Although Vancouver’s Greens are currently running a barely-funded, grassroots campaign, when poll results are published in the early fall the, by then, almost empty Green Party coffers are predicted to fill up — donors, from every economic strata, would come out of the woodwork — to the extent that Councillor Adriane Carr and her principled band of Green Party cohorts could consolidate their standings in the polls through election day.
For the well-funded Vision Vancouver and Non-Partisan electoral campaigns, the prospect of a Green Party swell of votes this autumn could be daunting — but it’s not. Why not? At present, the Green Party of Vancouver has nominated only three Council candidates — all three locks for a seat on Vancouver City Council.

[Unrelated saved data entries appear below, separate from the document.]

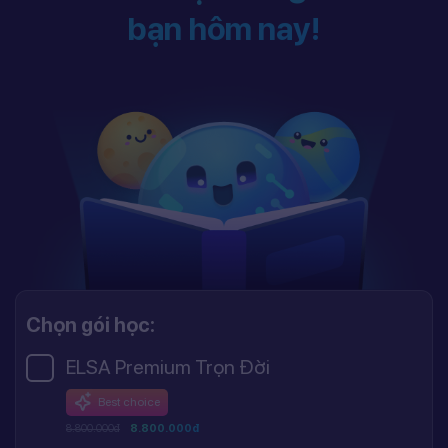
bạn hôm nay!
Chọn gói học:
ELSA Premium Trọn Đời
Best choice
8.800.000đ
8.800.000đ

But as long as the Greens keep their candidate numbers low, although Vision Vancouver Council candidates will lose votes to the Greens, there may be enough votes left over to secure a victory for Vision — the same logic is in operation for the NPA, although Vision will lose more votes to the Greens than will the New Progressive Association.
Make no mistake, as well, a reinvigorated New Progressive Association will emerge in voters’ minds, the NPA as a renewed 21st-century centrist party.
The NPA, with whoever is finally chosen to lead their campaign as mayoral candidate, will run on a progressive platform of hope and change, with truly green and environmentally-friendly policies (not Vision’s greenwashing nonsense); and a worker-friendly platform that should come as no surprise to anyone — as newly-elected Premier Kathleen Wynn did in apologizing for the past mistakes of a Dalton McGuinty-led Liberal party, the NPA will take every opportunity to apologize for the hurt that was caused by Sam’s Strike, as the party commits to negotiating a fair wage settlement for city workers this next term, as well as engendering a renewed respect for a public service that’s been under siege by a vicious Vision Vancouver regime.
Make no mistake, a well-funded New Progressive Association plans to re-establish itself as a powerful political force in our city, in the months, weeks and days leading up to the November 15th municipal election.
Combine the NPA’s newfound power with the populism of, an ascendant, Green Party of Vancouver platform built on transparency and respect for the voters (also key components of the NPA campaign), come the evening of November 15th, the Vancouver electorate may finally be delivered from the anti-democratic, non-consultative, and community-dismissive policies of an arrogant and polarizing Vision Vancouver civic administration — Vancouver’s fatally flawed party of wrong — as a new and hope-filled era in Vancouver municipal political affairs takes hold at Vancouver City Hall.